Bounding box prediction data:
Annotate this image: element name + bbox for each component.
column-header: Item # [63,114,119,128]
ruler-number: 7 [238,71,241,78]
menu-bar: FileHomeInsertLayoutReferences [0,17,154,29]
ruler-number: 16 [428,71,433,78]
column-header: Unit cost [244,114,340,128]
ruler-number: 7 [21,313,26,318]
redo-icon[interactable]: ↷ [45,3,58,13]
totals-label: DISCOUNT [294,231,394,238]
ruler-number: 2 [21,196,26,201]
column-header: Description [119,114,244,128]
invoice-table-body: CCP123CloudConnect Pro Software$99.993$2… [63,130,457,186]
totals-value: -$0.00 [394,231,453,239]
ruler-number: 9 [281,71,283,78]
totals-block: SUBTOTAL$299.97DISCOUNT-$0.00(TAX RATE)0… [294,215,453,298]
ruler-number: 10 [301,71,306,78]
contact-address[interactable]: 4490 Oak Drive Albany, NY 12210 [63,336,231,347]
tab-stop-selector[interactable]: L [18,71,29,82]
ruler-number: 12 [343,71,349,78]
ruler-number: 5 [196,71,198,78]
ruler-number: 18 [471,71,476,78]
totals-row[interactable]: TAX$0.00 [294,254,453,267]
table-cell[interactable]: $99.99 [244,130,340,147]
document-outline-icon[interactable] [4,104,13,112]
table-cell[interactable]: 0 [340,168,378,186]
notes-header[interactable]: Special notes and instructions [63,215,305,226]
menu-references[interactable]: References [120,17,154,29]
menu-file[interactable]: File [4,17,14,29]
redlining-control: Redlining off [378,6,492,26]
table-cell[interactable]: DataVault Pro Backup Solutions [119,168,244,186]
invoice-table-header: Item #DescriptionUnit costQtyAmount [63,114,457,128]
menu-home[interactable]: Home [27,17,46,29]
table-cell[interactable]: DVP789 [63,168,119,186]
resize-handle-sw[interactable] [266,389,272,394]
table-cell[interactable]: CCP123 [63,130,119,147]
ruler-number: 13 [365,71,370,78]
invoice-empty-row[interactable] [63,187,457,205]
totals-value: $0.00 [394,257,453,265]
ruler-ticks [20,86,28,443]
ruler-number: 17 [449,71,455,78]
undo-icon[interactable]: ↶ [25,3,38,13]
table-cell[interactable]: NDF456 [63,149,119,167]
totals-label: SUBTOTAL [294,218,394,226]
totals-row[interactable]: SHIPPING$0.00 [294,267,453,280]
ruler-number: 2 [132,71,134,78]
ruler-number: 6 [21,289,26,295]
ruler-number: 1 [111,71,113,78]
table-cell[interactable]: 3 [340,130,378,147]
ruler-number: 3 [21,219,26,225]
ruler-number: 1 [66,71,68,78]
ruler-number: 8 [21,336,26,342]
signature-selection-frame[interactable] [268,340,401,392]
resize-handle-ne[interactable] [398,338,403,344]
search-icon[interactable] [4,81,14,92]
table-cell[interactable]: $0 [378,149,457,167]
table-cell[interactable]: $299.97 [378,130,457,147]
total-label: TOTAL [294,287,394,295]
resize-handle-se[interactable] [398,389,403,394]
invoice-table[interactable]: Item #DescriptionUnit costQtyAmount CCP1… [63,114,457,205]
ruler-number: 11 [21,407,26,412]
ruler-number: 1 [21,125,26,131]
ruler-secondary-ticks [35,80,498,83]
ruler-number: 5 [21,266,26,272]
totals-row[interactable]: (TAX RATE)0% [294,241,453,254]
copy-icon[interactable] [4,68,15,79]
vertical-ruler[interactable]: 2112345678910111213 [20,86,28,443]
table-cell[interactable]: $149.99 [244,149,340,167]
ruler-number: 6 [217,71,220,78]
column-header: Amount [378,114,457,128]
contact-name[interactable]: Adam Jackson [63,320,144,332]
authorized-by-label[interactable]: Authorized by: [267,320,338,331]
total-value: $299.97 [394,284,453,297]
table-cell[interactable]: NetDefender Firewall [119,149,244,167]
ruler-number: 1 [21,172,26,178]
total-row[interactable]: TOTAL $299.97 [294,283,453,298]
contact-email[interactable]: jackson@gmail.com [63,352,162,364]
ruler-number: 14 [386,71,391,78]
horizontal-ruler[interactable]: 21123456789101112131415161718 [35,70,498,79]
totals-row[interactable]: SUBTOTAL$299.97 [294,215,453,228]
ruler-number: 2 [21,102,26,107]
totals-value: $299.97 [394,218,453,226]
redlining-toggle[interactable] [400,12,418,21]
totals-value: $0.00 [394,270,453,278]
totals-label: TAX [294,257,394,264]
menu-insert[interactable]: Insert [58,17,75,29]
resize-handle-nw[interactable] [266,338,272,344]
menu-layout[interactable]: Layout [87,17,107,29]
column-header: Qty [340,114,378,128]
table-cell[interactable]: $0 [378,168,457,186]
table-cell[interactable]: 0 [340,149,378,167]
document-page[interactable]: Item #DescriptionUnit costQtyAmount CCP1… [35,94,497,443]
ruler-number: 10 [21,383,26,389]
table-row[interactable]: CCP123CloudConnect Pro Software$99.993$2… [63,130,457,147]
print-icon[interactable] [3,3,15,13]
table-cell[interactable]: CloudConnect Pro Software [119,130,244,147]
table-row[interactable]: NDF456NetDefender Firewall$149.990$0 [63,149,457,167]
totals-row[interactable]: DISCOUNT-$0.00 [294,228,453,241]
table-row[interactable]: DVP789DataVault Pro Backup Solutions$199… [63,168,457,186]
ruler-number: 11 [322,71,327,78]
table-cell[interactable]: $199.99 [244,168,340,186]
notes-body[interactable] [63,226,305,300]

- Exercise brief -
Would you show every line in the data above that contains the string "Firewall"?

- Exercise response -
table-cell[interactable]: NetDefender Firewall [119,149,244,167]
table-row[interactable]: NDF456NetDefender Firewall$149.990$0 [63,149,457,167]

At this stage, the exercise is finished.